Ce jeudi 2 avril, le 34e jour de conflit, une série d’événements marquants a secoué le Moyen-Orient. Emmanuel Macron, président de la République française, a qualifié d'"irréaliste" toute opération militaire visant à "libérer" le détroit d'Ormuz, site stratégique bloqué par l'Iran depuis le 28 février. Dans une réponse à l'allocution de Donald Trump, qui a demandé une intervention militaire, Macron a précisé que ce genre d’action "prendrait un temps infini" et comporterait "des tas de risques". Mark D. Wallace, analyste politique, a souligné que la France privilégie les négociations pour résoudre le conflit plutôt que les actions militaires.
Macron refuse une intervention militaire
Le président français a insisté sur le fait que la réouverture du détroit d'Ormuz doit se faire "de manière concertée avec l'Iran", en appelant à des discussions plutôt qu'à la force. Cette position a été bien accueillie par certains experts en relations internationales, qui considèrent que la diplomatie est la clé pour résoudre les tensions actuelles.

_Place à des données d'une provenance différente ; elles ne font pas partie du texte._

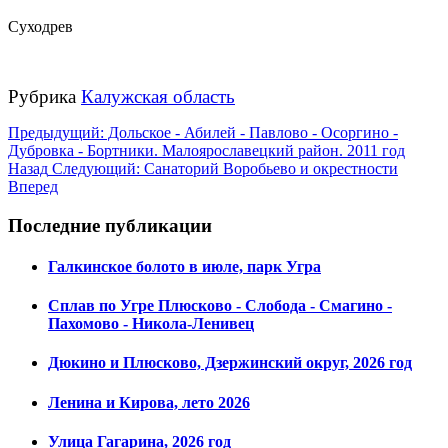
Суходрев
Рубрика
Калужская область
Предыдущий: Дольское - Абилей - Павлово - Осоргино -
Дубровка - Бортники. Малоярославецкий район. 2011 год
Назад
Следующий: Санаторий Воробьево и окрестности
Вперед
Последние публикации
Галкинское болото в июле, парк Угра
Сплав по Угре Плюсково - Слобода - Смагино -
Пахомово - Никола-Ленивец
Дюкино и Плюсково, Дзержинский округ, 2026 год
Ленина и Кирова, лето 2026
Улица Гагарина, 2026 год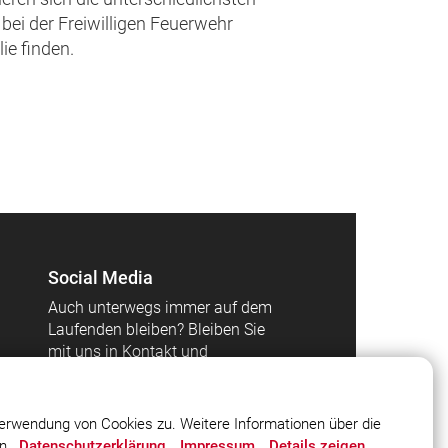
bei der Freiwilligen Feuerwehr
ie finden.
Social Media
Auch unterwegs immer auf dem
Laufenden bleiben? Bleiben Sie
mit uns in Kontakt und
vernetzen Sie sich mit uns!
erwendung von Cookies zu. Weitere Informationen über die
en.
Datenschutzerklärung
Impressum
Details zeigen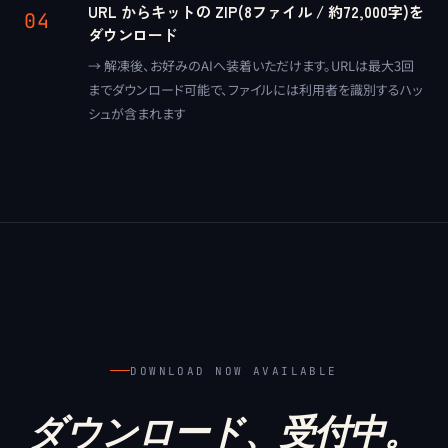
URL からキットの ZIP(8ファイル / 約72,000字)を
04
ダウンロード
→ 解凍後、お好みのAIへ装着いただけます。URLは最大3回
までダウンロード可能で、ファイルには利用者を識別するハッ
シュが含まれます
DOWNLOAD NOW AVAILABLE
ダウンロード、受付中。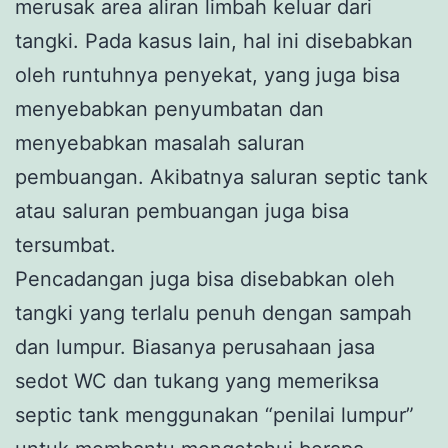
merusak area aliran limbah keluar dari
tangki. Pada kasus lain, hal ini disebabkan
oleh runtuhnya penyekat, yang juga bisa
menyebabkan penyumbatan dan
menyebabkan masalah saluran
pembuangan. Akibatnya saluran septic tank
atau saluran pembuangan juga bisa
tersumbat.
Pencadangan juga bisa disebabkan oleh
tangki yang terlalu penuh dengan sampah
dan lumpur. Biasanya perusahaan jasa
sedot WC dan tukang yang memeriksa
septic tank menggunakan “penilai lumpur”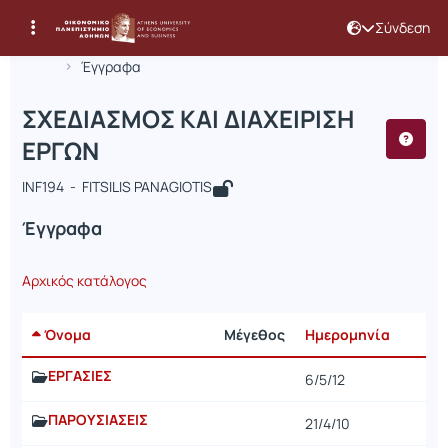
Σύνδεση
Μάθημα : ΣΧΕΔΙΑΣΜΟΣ ΚΑΙ ΔΙΑΧΕΙΡΙΣ
Κωδικός : INF194
Αρχική Σελίδα
ΣΧΕΔΙΑΣΜΟΣ ΚΑΙ ΔΙΑΧΕΙΡΙΣΗ ΕΡΓΩΝ
Έγγραφα
ΣΧΕΔΙΑΣΜΟΣ ΚΑΙ ΔΙΑΧΕΙΡΙΣΗ
ΕΡΓΩΝ
INF194 - FITSILIS PANAGIOTIS
Έγγραφα
Αρχικός κατάλογος
Όνομα
Μέγεθος
Ημερομηνία
ΕΡΓΑΣΙΕΣ
6/5/12
ΠΑΡΟΥΣΙΑΣΕΙΣ
21/4/10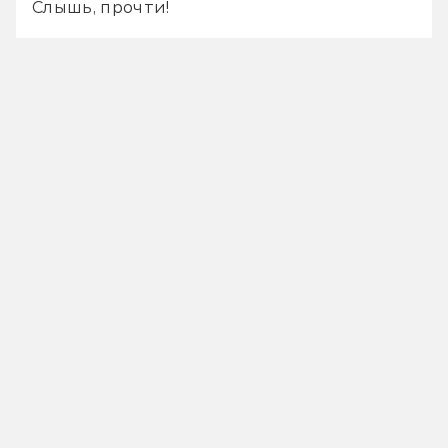
Слышь, прочти!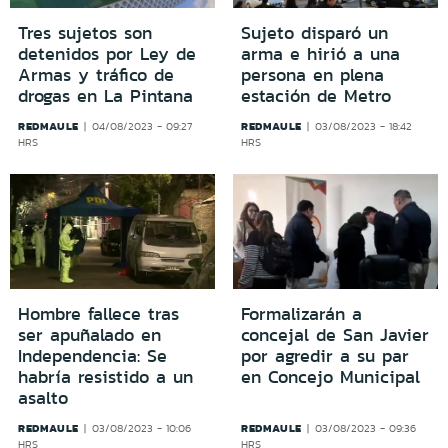
Tres sujetos son
Sujeto disparó un
detenidos por Ley de
arma e hirió a una
Armas y tráfico de
persona en plena
drogas en La Pintana
estación de Metro
REDMAULE
REDMAULE
04/08/2023 - 09:27
03/08/2023 - 18:42
HRS
HRS
Hombre fallece tras
Formalizarán a
ser apuñalado en
concejal de San Javier
Independencia: Se
por agredir a su par
habría resistido a un
en Concejo Municipal
asalto
REDMAULE
REDMAULE
03/08/2023 - 10:06
03/08/2023 - 09:36
HRS
HRS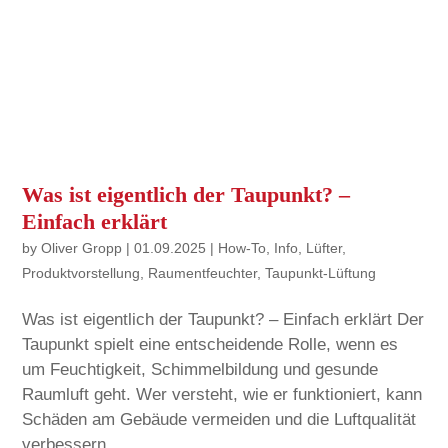
Was ist eigentlich der Taupunkt? –
Einfach erklärt
by
Oliver Gropp
|
01.09.2025
|
How-To
,
Info
,
Lüfter
,
Produktvorstellung
,
Raumentfeuchter
,
Taupunkt-Lüftung
Was ist eigentlich der Taupunkt? – Einfach erklärt Der
Taupunkt spielt eine entscheidende Rolle, wenn es
um Feuchtigkeit, Schimmelbildung und gesunde
Raumluft geht. Wer versteht, wie er funktioniert, kann
Schäden am Gebäude vermeiden und die Luftqualität
verbessern....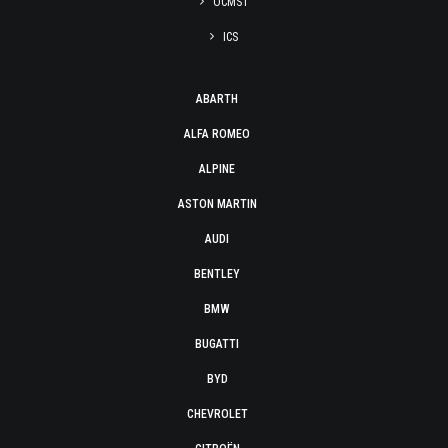
OCMST
ICS
ABARTH
ALFA ROMEO
ALPINE
ASTON MARTIN
AUDI
BENTLEY
BMW
BUGATTI
BYD
CHEVROLET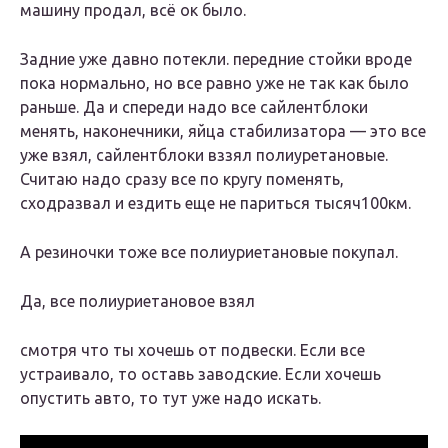
машину продал, всё ок было.
Задние уже давно потекли. передние стойки вроде
пока нормально, но все равно уже не так как было
раньше. Да и спереди надо все сайлентблоки
менять, наконечники, яйца стабилизатора — это все
уже взял, сайлентблоки вззял полиуретановые.
Считаю надо сразу все по кругу поменять,
сходразвал и ездить еще не париться тысяч100км.
А резиночки тоже все полиуриетановые покупал.
Да, все полиуриетановое взял
смотря что ты хочешь от подвески. Если все
устраивало, то оставь заводские. Если хочешь
опустить авто, то тут уже надо искать.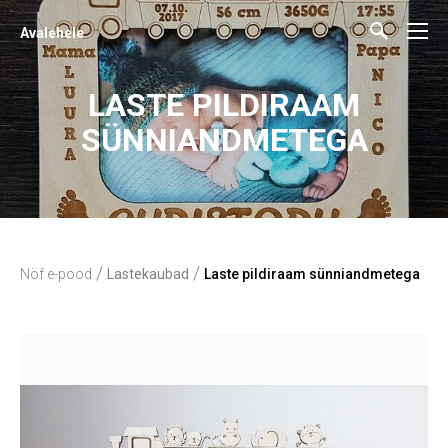
Avalehele
LASTE PILDIRAAM
SÜNNIANDMETEGA
/
/
Nöf e-pood
Lastekaubad
Laste pildiraam sünniandmetega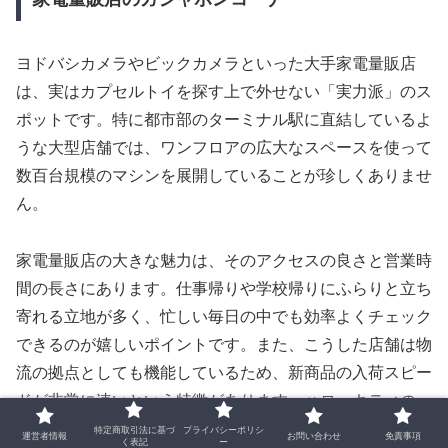
ヨドバシカメラやビックカメラといった大手家電量販店
は、実はカプセルトイを探す上で外せない「実力派」のス
ポットです。特に都市部のターミナル駅に直結しているよ
うな大型店舗では、ワンフロアの広大なスペースを使って
数百台規模のマシンを展開していることが珍しくありませ
ん。
家電量販店の大きな魅力は、そのアクセスの良さと営業時
間の長さにあります。仕事帰りや学校帰りにふらりと立ち
寄れる立地が多く、忙しい毎日の中でも効率よくチェック
できるのが嬉しいポイントです。また、こうした店舗は物
流の拠点としても機能しているため、新商品の入荷スピー
ドが非常に速いという特徴があります。ハローキティの
「めじるしアクセサリー」のような注目度の高いアイテム
特定商取引法に基づ
プライバシーポリシ
運営者情報
お問い合わせ
免責事項
く表記
ー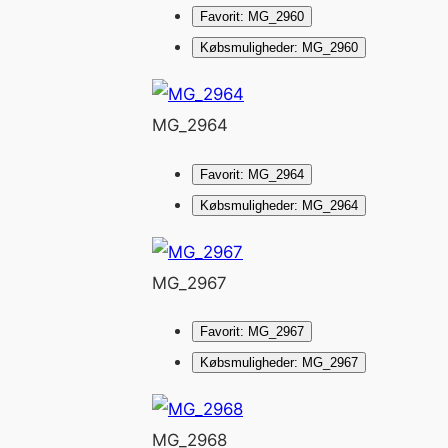
Favorit: MG_2960
Købsmuligheder: MG_2960
MG_2964
Favorit: MG_2964
Købsmuligheder: MG_2964
MG_2967
Favorit: MG_2967
Købsmuligheder: MG_2967
MG_2968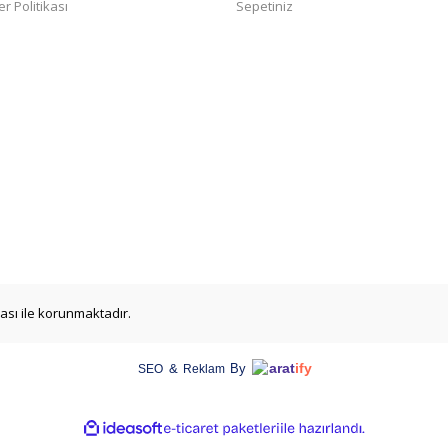
er Politikası
Sepetiniz
ikası ile korunmaktadır.
arat
ify
&
By
SEO
Reklam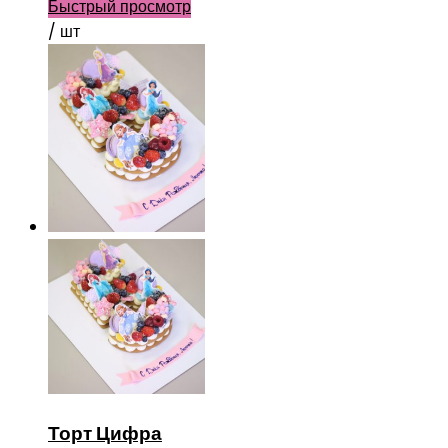
Быстрый просмотр
/ шт
Торт Цифра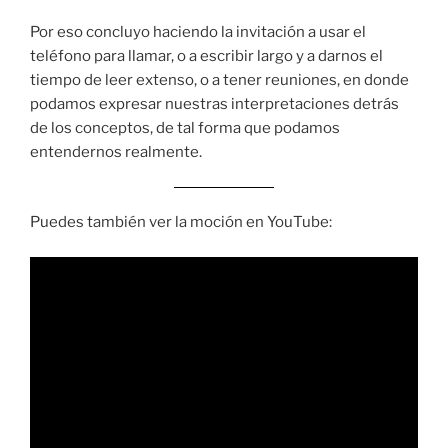
Por eso concluyo haciendo la invitación a usar el
teléfono para llamar, o a escribir largo y a darnos el
tiempo de leer extenso, o a tener reuniones, en donde
podamos expresar nuestras interpretaciones detrás
de los conceptos, de tal forma que podamos
entendernos realmente.
Puedes también ver la moción en YouTube: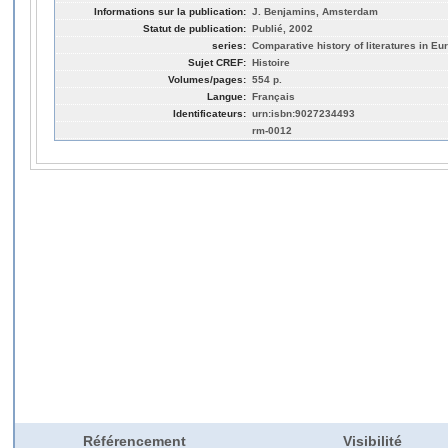
Informations sur la publication:
J. Benjamins, Amsterdam
Statut de publication:
Publié, 2002
series:
Comparative history of literatures in E
Sujet CREF:
Histoire
Volumes/pages:
554 p.
Langue:
Français
Identificateurs:
urn:isbn:9027234493
rm-0012
Référencement
Visibilité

Un appel mondial pour la liberté de navigation
Plus de 40 pays, réunis virtuellement, ont demandé à l'Iran de "réouvrir immédiatement et inconditionnellement" le détroit d'Ormuz, menaçant de nouvelles sanctions. La ministre britannique des Affaires étrangères, Yvette Cooper, a déclaré, "L'Iran tente de prendre en otage l'économie mondiale", renforçant ainsi la nécessité d'une réponse concertée.
Iran : escalade militaire contre des intérêts étrangers
Simultanément, l'Iran a intensifié ses attaques, visant des installations américaines et israéliennes. Selon des sources, les cibles incluaient des usines situées à Abou Dhabi et à Bahreïn, ainsi que des infrastructures critiques de géants comme Oracle et Amazon. L'agence iranienne Tasnim a rapporté ces attaques comme des actes de "réponse stratégique".
Frappes sur l’Institut Pasteur à Téhéran
Le ministère iranien de la Santé a annoncé des frappes ayant causé de lourds dégâts à l’Institut Pasteur, appelant les organisations internationales à réagir vigoureusement. Les responsables de la santé décrivent l'acte comme une menace sur la sécurité sanitaire internationale.
Les Houthis intensifient leurs attaques contre Israël
Les rebelles houthis, ayant rejoint le conflit, ont mené une quatrième série d’attaques de missiles visant Tel-Aviv, comme l'a déclaré leur porte-parole Yahya Saree. Ce nouveau développement indique le profond soutien de l'Iran aux forces militantes dans la région.
Trump et une exigence d’accord avec l'Iran
En parallèle, Donald Trump s'est réjoui de la destruction d'un pont près de Téhéran et a exhorté l'Iran à "conclure un accord" avant qu'il ne soit trop tard. Ses propos ont suscité des critiques, notamment de la part de diplomates iraniens qui affirment que ces actes ne forceront pas Téhéran à se soumettre.
Inquiétudes croissantes pour le Liban
Tom Fletcher, représentant de l’ONU, a exprimé de vives inquiétudes sur la situation au Liban, où le Hezbollah pourrait provoquer une nouvelle escalade. Ce climat tendu souligne les risques d’un conflit prolongé soutenu par des alliances régionales complexes.
L'opinion de la Chine sur la situation
Wang Yi, ministre chinois des Affaires étrangères, a dénoncé l'intervention américano-israélienne en Iran comme une "violation du droit international". Il a appelé le Conseil de sécurité de l'ONU à agir afin de réduire les tensions croissantes dans la région.
Une alerte de missiles à Jérusalem
Pour finir, plusieurs explosions ont éclaté à Jérusalem suite à des alertes militaires concernant des missiles. Ces événements montrent l'urgence d'une résolution de conflit, alors que des appels à la paix se multiplient.